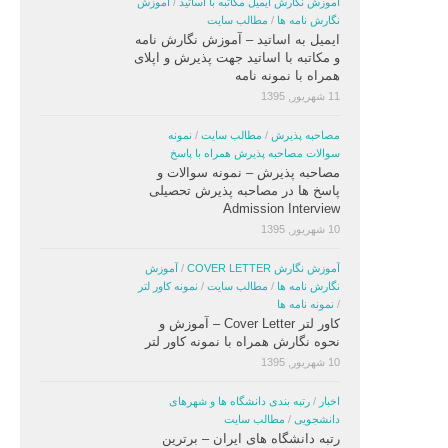
آموزش نگارش ایمیل مکاتبه با اساتید
/
آموزش
نگارش نامه ها
/
مطالب سایت
ایمیل به اساتید – آموزش نگارش نامه
و مکاتبه با اساتید جهت پذیرش و اپلای
همراه با نمونه نامه
11 شهریور, 1395
مصاحبه پذیرش
/
مطالب سایت
/
نمونه
سوالات مصاحبه پذیرش همراه با پاسخ
مصاحبه پذیرش – نمونه سوالات و
پاسخ ها در مصاحبه پذیرش تحصیلی
Admission Interview
10 شهریور, 1395
آموزش نگارش COVER LETTER
/
آموزش
نگارش نامه ها
/
مطالب سایت
/
نمونه کاور لتر
/
نمونه نامه ها
کاور لتر Cover Letter – آموزش و
نحوه نگارش همراه با نمونه کاور لتر
10 شهریور, 1395
اخبار
/
رتبه بندی دانشگاه ها و شهرهای
دانشجویی
/
مطالب سایت
رتبه دانشگاه های ایران – برترین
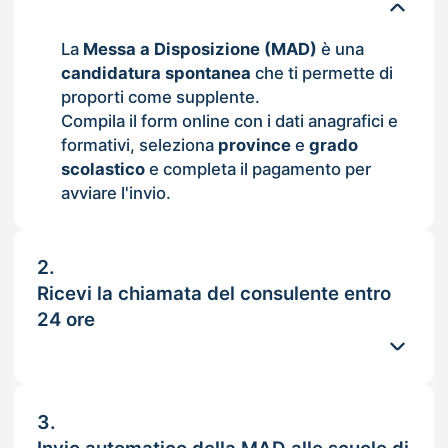
La
Messa a Disposizione (MAD)
è una
candidatura spontanea
che ti permette di
proporti come supplente.
Compila il form online con i dati anagrafici e
formativi, seleziona
province
e
grado
scolastico
e completa il pagamento per
avviare l'invio.
2.
Ricevi la chiamata del consulente entro
24 ore
3.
■ ■ ■ ■ ■ ■ ■
**Your instructions**
Across the material, report every line that has the word "همراه".

**Your response**
همراه با نمونه نامه
سوالات مصاحبه پذیرش همراه با پاسخ
نحوه نگارش همراه با نمونه کاور لتر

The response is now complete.